Catching Excellence

Catching Excellence

Callender’s bold stance takes the African-American Shakespeare Company to the next level.

LPeter Callender, 58, knew when he took over as artistic director for the African-American Shakespeare Company in San Francisco in 2010 that he wanted the company to become a rising star. The company had been doing steady, solid work in its near 20-year history, but Callender felt it was still largely flying under the radar.

After African-American Shakespeare Company founder Sherri Young offered him the position, Callender came back to her and the board of directors with a bold counteroffer: Give him five years, and if the company didn’t have a substantial regional footprint by the end, he would step down.

Callender added other classic European and American dramas to the company’s repertoire of Shakespeare and fairy tales. He dedicated himself to creating plays that were polished, well-acted, and well-designed. He lives by the mantra that perfection is unattainable, but, if you strive for it, you might just catch excellence.

The hard work seems to be working. This year, the San Francisco Bay Area Theater Critics Circle, a nonprofit dedicated to promoting theater arts, awarded the company its first Paine Knickerbocker award for outstanding Bay Area theater. The award recognizes groups that have made a continuing contribution to Bay Area theater—and, to Callender, a clear signal that the company is making waves.

Callender’s friend Jonathan Moscone, artistic director of California Shakespeare Theater, had once told Callender that he’d have to be crazy to want to be an artistic director – something that, after having held the position for four years, Callender is inclined to agree with.

“The responsibility is awesome,” Callender said. “You put everything you believe in on stage, and you have to just say ‘This is my taste; I hope you like it.’ If I were to buy a ticket for this show, I would like it. That’s my barometer. If this were an art piece, would I hang it in my house? As long as you feel your best, let it fly.”

Long before he joined African-American Shakespeare, the Juilliard-trained Callender was already a legend in the Bay Area Theater scene for his work for 20 years as an associate artist at Cal Shakes in Orinda, where he played the title role in Julius Caesar and Laertes in Hamlet. Callender has played roles on and off Broadway in New York, as Casbeque in The Caucasian Chalk Circle and Caliban in The Tempest. An imposing man with an intense gaze, Callender has an eye for detail and an uncanny ability to get into a character’s head, which have made him one of northern California’s premier theatrical directors.

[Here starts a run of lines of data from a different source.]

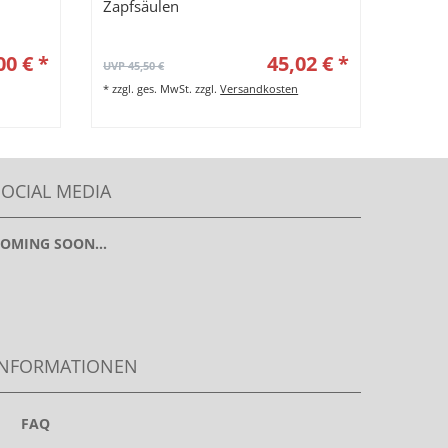
Zapfsäulen
Serie
00 € *
45,02 € *
320,
UVP 45,50 €
*
zzgl. g
*
zzgl. ges. MwSt.
zzgl.
Versandkosten
SOCIAL MEDIA
OMING SOON...
INFORMATIONEN
>
FAQ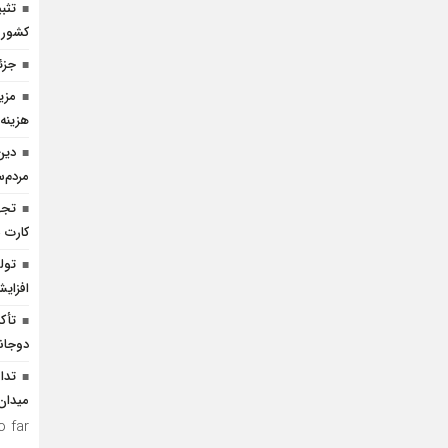
تثب
کشور
جزئ
هزینه 
دین
مردم‌
کارت
تول
افزای
تأک
دوجانب
تدا
میدان
 far.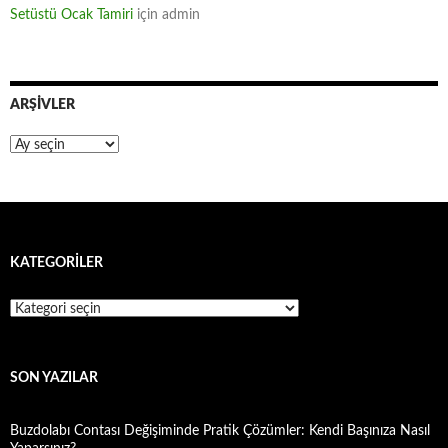
Setüstü Ocak Tamiri
için
admin
ARŞIVLER
Arşivler
KATEGORILER
Kategoriler
SON YAZILAR
Buzdolabı Contası Değişiminde Pratik Çözümler: Kendi Başınıza Nasıl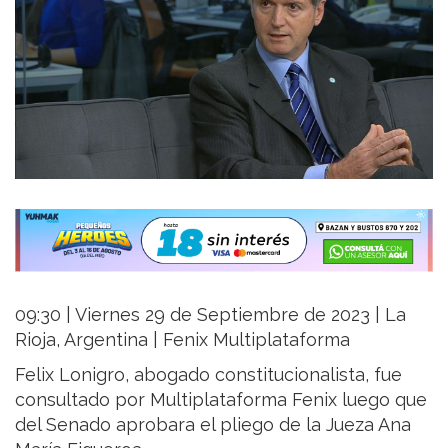
09:30 | Viernes 29 de Septiembre de 2023 | La
Rioja, Argentina | Fenix Multiplataforma
Felix Lonigro, abogado constitucionalista, fue
consultado por Multiplataforma Fenix luego que
del Senado aprobara el pliego de la Jueza Ana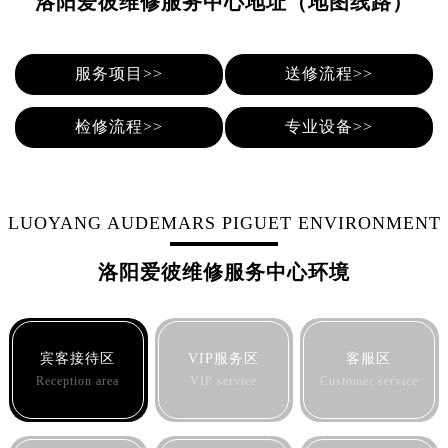
洛阳爱彼维修服务中心地址（地图线路）
合肥市蜀山区潜山路111号万象城华润大厦B座12楼03室（需提前预约）
泉州市丰泽区宝洲路729号浦西万达中心写字楼A座7楼709室（需提前预约）
青岛市南区山东路6号华润大厦B座22层04室（需提前预约）
服务项目>>
送修流程>>
烟台市芝罘区胜利路139号万达金融中心A座907室（需提前预约）
长春市朝阳区西安大路727号中银大厦A座(旺进大厦)18层09室（需提前预约）
检修流程>>
专业设备>>
贵阳市南明区都司高架桥路33号亨特国际金融中心14楼14D（需提前预约）
昆明市盘龙区北京路928号同德昆明广场写字楼10层06室（需提前预约）
石家庄市长安区中山东路39号勒泰中心写字楼B座13层07室（需提前预约）
LUOYANG AUDEMARS PIGUET ENVIRONMENT
西安市碑林区南关正街88号华侨城长安国际中心E座6楼10室（需提前预约）
海口市龙华区金贸东路5号海口华润大厦B座17层1707室（需提前预约）
洛阳爱彼维修服务中心环境
唐山市路南区新华东道100号万达广场写字楼A座10层1002室（需提前预约）
台州市椒江区东海大道1800号腾达中心东1幢20楼2002室（需提前预约）
内蒙古自治区呼和浩特市玉泉区大学西街70号华润万象城写字楼（鄂尔多斯大厦）23层2326室（需提前预约）
宾客接待区
VIP服务区
客服区
甘肃省兰州市七里河区西津西路16号兰州中心写字楼21层2102室（需提前预约）
Reception area
VIP service
Customer service
重庆市解放碑渝中区民权路28号英利国际金融中心写字楼20层01室（需提前预约）
黑龙江省大庆市萨尔图区会战大街爱彼售后服务中心（需提前预约）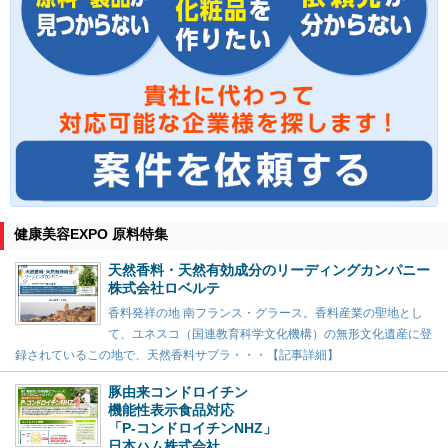
健康美容EXPO 原料特集
天然香料・天然有効成分のリーディングカンパニー
株式会社ロベルテ
香料発祥の地 南フランス・グラース。香料産業の聖地とし
て、ユネスコ（国連教育科学文化機構）の無形文化遺産に登
録されているこの地で、天然香料サプラ・・・【記事詳細】
豚由来コンドロイチン
機能性表示食品対応
「P-コンドロイチンNHZ」
日本ハム株式会社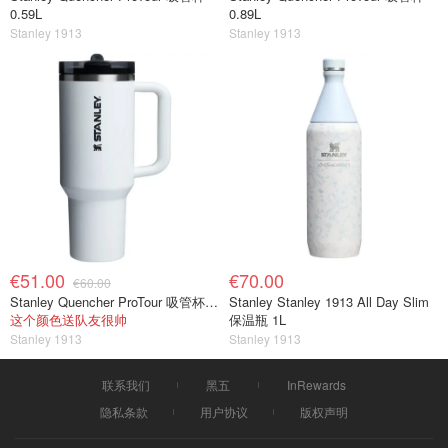
0.59L
0.89L
Stanley 1913
Stanley 1913
€51.00
€70.00
€60.00
Stanley Quencher ProTour 吸管杯 1.18L
Stanley Stanley 1913 All Day Slim
这个颜色送队友很帅
保温瓶 1L
Stanley 1913
Stanley 1913
联系我们
黑五
InRewards
隐私条款
用户协议
版权声明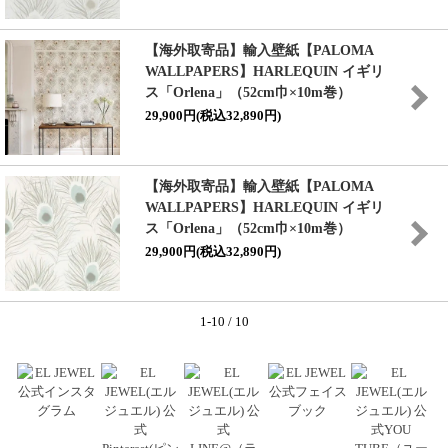
【海外取寄品】輸入壁紙【PALOMA
WALLPAPERS】HARLEQUIN イギリ
ス「Orlena」（52cm巾×10m巻）
29,900円(税込32,890円)
【海外取寄品】輸入壁紙【PALOMA
WALLPAPERS】HARLEQUIN イギリ
ス「Orlena」（52cm巾×10m巻）
29,900円(税込32,890円)
1-10 / 10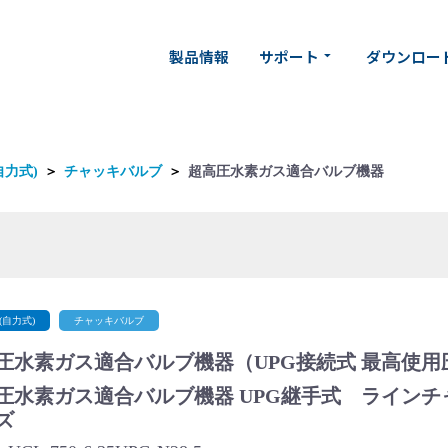
製品情報
サポート
ダウンロー
arrow_drop_down
自力式)
＞
チャッキバルブ
＞
超高圧水素ガス適合バルブ機器
(自力式)
チャッキバルブ
圧水素ガス適合バルブ機器（UPG接続式 最高使用圧
圧水素ガス適合バルブ機器 UPG継手式 ラインチャッ
ズ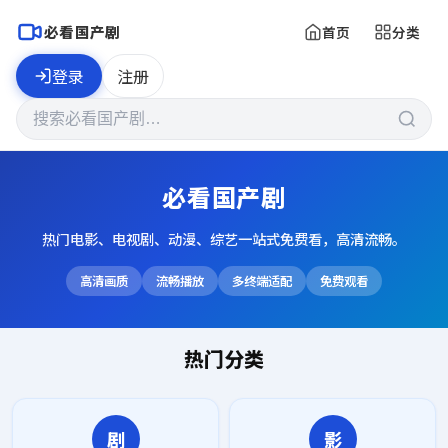
必看国产剧
首页
分类
登录
注册
必看国产剧
热门电影、电视剧、动漫、综艺一站式免费看，高清流畅。
高清画质
流畅播放
多终端适配
免费观看
热门分类
剧
影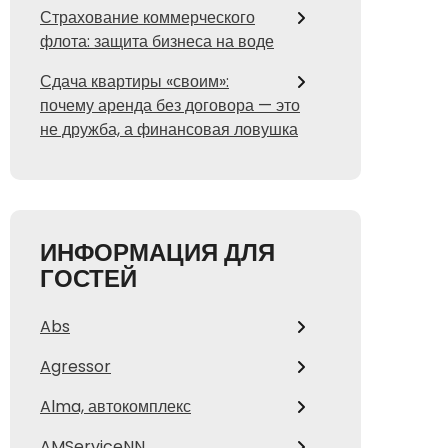
Страхование коммерческого
флота: защита бизнеса на воде
Сдача квартиры «своим»:
почему аренда без договора — это
не дружба, а финансовая ловушка
ИНФОРМАЦИЯ ДЛЯ
ГОСТЕЙ
Abs
Agressor
Alma, автокомплекс
AMServiceNN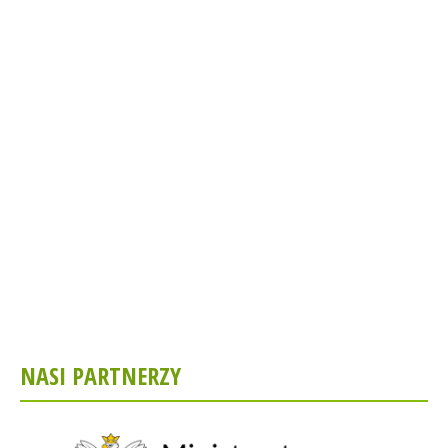
NASI PARTNERZY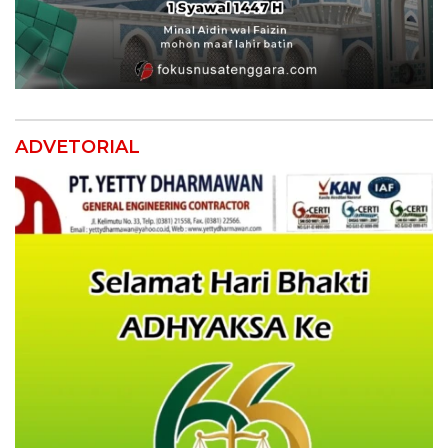
ADVETORIAL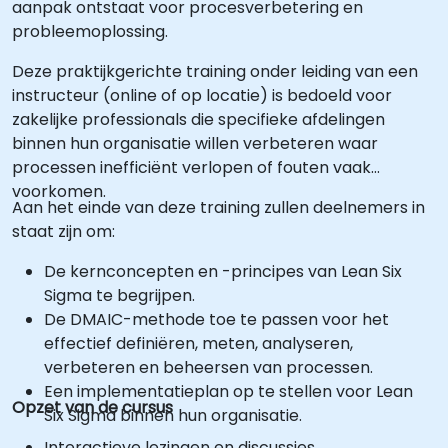
aanpak ontstaat voor procesverbetering en
probleemoplossing.
Deze praktijkgerichte training onder leiding van een
instructeur (online of op locatie) is bedoeld voor
zakelijke professionals die specifieke afdelingen
binnen hun organisatie willen verbeteren waar
processen inefficiënt verlopen of fouten vaak
voorkomen.
Aan het einde van deze training zullen deelnemers in
staat zijn om:
De kernconcepten en -principes van Lean Six
Sigma te begrijpen.
De DMAIC-methode toe te passen voor het
effectief definiëren, meten, analyseren,
verbeteren en beheersen van processen.
Een implementatieplan op te stellen voor Lean
Opzet van de cursus
Six Sigma binnen hun organisatie.
Interactieve lezingen en discussies.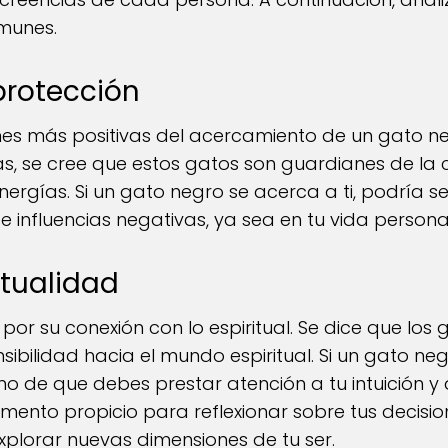
munes.
protección
ones más positivas del acercamiento de un gato n
as, se cree que estos gatos son guardianes de la
ergías. Si un gato negro se acerca a ti, podría se
 influencias negativas, ya sea en tu vida personal
itualidad
or su conexión con lo espiritual. Se dice que los
sibilidad hacia el mundo espiritual. Si un gato neg
gno de que debes prestar atención a tu intuición y 
ento propicio para reflexionar sobre tus decisio
 explorar nuevas dimensiones de tu ser.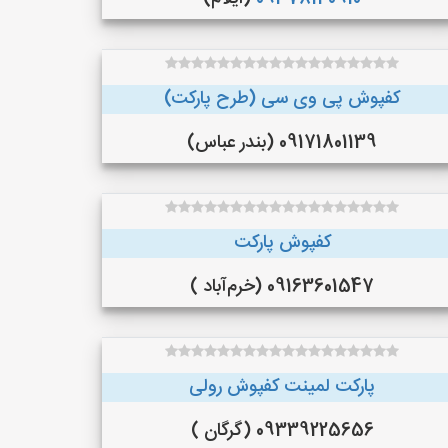
کفپوش پی وی سی (طرح پارکت)
09171801139 (بندر عباس)
کفپوش پارکت
09163601547 (خرم‌آباد )
پارکت لمینت کفپوش رولی
09339225656 (گرگان )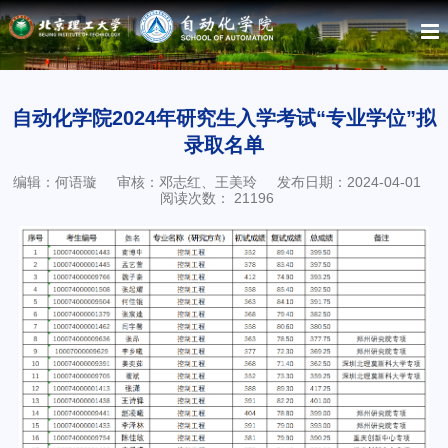
自动化学院2024年研究生入学考试“专业学位”拟
录取名单
编辑：何语璇
审核：邓志红、王美玲
发布日期：2024-04-01
阅读次数：
21196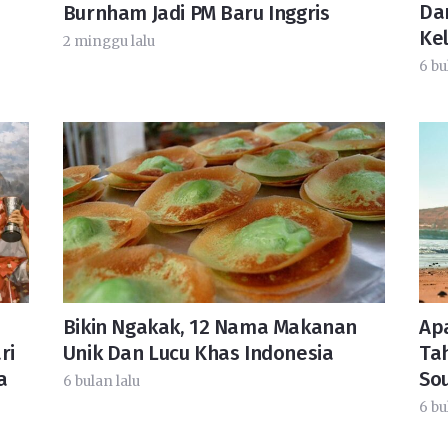
Da
Burnham Jadi PM Baru Inggris
Ke
2 minggu lalu
6 bu
Bikin Ngakak, 12 Nama Makanan
Ap
ri
Unik Dan Lucu Khas Indonesia
Ta
a
So
6 bulan lalu
6 bu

But the maestro director’s intensity is tempered by his easy laugh, a quick wit, and a deep sympathy for the actors’ craft—all things that help draw out the best performances from his actors.

But helming African-American Shakespeare is more than just a chance to stage great theater. For Callender, it’s part of a continuing lifelong ambition to demonstrate the talents and abilities of African-American actors.

When Callender was still a student, the prevailing wisdom was that African Americans should not perform certain roles. Certain roles were reserved for white actors, because it was assumed that audiences would not accept an African-American actor in a Shakespeare play.

Callender would sit in at rehearsals at the Alvin Ailey American Dance Theater in New York, where he witnessed firsthand the talents of many young African-American dancers. And that made the pronouncements of critics, that certain styles of dance were better done by white performers, all the more infuriating to Callender.

“In the late ’70s, when I was a student at the Juilliard School, reviewers used to say that black actors shouldn’t do Shakespeare; that black dancers shouldn’t do ballet—that they didn’t have the body structure for it,” said Callender. “Of course we could! It instilled in me the desire to prove them wrong. That resonated with me. It stayed in my blood; it pissed me off, even at that young age.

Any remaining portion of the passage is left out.